I recently purchased another PC6248 switch and opted to stack it with my preexisting PC6248. I then have LAGs running to 2 PC3448 and 2 PC3448P switches. I have several vlans that have routing interfaces on the stack of 6248s.
Recently, I began seeing excessive packet loss in video calls between the data center with the configuration above, and another data center. After eliminating the other possibilities, I turned my sights on the stack of 6248s and can see that when I attempt to ping endpoints local to my client, but on another vlan, ping times are very large, with frequent loss pings. I'm seeing 20-30% loss on UDP streams that traverse my stack.
I've had my share of problems with the 62xx switches and have seen countless posts from people experiencing the same problem, however, the usual suspects don't seem to be the cause of my problems.
I'm running the latest firmware on my stack.
I'm running RSTP on my network, with all client ports set to PFast. LAGs to my 3448 switches are PFAST.
Any help is greatly appreciated!
I would look at doing a traceroute along with your ping and see where the traffic is going exactly. Then you can go in and add a manual cost to a specific path to force the traffic in the right direction. It is possible that you have a loop even though you have RSTP set up.
You can also look at your routing tables to see where your switch is learning the path and verify that the route is learned thru the correct switch and LAG (Port Channel).
Hope you find this helpful.
Get Support on Twitter @DellCaresPro
Download the Dell Quick Resource Locator app today to access PowerEdge support content on your mobile device! (iOS, Android, Windows)
Not sure how a traceroute would have anything to do with RSTP. If RSTP was having issues, traceroute wouldn't show me that if the IPs aren't changing.. regardless, I haven't had a topology change in many days, so I don't see RSTP flapping as contributing to the problem.
Traffic is going to the right direction, but I'm going to try removing the Coreswitch as the default router for my test equipment and just utilize my GRE routers as the default route.. In the case, it should remove the core switch from the equation (as it pertains to routing)..

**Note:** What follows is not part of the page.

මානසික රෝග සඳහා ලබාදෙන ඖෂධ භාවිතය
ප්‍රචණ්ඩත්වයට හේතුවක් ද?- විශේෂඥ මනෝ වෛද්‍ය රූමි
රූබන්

I'll post the results.. Thanks for your comments!
When you stacked the new PC6248 with the existing, did you make sure that the cabling of the two switches in the stack are as follows?
Unit 1/XG1 connects to Unit 2/XG2
Unit 1/XG2 connects to Unit 2/XG1
The connection must be in a crossed fashion or the stack will not operate properly.
I know you had mentioned this already but just wanted to make sure that all of your network switches have "spanning-tree portfast" enabled on all non-uplink ports? I had a very similar issue with PowerConnect 5348 and 5448s causing major issues when "spanning-tree portfast" was not enabled. I'm quite old school and found by manually setting portfast as opposed to using RSTP has worked quite well for me.
Thanks for the tip.. Upon checking the stack, I'm not setup in a crossed fashion as you specified. I had a tough time getting the switches to recognize that they were stacked and had altered my stack wiring several times to try and fix it..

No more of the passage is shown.